- [DATA SUPPLIED]
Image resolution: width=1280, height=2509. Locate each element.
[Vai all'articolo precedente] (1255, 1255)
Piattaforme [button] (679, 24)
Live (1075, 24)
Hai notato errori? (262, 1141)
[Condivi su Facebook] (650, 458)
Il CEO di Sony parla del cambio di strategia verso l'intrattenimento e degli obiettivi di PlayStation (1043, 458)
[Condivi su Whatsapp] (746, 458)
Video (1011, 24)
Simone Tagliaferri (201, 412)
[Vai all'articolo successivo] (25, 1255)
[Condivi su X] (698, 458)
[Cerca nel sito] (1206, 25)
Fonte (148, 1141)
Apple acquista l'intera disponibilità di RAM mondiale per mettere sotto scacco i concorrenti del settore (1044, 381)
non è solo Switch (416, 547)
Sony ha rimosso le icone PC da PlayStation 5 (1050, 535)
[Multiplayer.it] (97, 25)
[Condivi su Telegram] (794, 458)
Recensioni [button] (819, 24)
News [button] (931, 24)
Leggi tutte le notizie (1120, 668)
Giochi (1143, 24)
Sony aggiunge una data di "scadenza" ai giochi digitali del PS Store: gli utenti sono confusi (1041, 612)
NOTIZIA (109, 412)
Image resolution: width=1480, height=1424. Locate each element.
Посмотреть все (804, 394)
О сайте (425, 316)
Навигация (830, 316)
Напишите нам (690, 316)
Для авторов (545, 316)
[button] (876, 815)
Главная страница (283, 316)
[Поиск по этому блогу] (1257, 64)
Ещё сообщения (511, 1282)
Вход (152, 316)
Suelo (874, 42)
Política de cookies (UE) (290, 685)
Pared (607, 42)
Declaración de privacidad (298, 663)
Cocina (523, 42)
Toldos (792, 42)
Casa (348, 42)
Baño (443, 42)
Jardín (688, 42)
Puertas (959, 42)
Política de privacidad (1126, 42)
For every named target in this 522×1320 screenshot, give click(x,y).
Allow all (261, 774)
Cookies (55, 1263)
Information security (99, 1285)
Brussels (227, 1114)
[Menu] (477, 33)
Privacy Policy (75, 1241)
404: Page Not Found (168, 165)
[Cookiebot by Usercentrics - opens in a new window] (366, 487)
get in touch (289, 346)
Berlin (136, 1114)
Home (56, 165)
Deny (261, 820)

- [WHAT THE TASK REQUIRES] Scan the lines above for the word "articolo" and copy every one where it occurs.

- [TASK RESULT]
[Vai all'articolo precedente] (1255, 1255)
[Vai all'articolo successivo] (25, 1255)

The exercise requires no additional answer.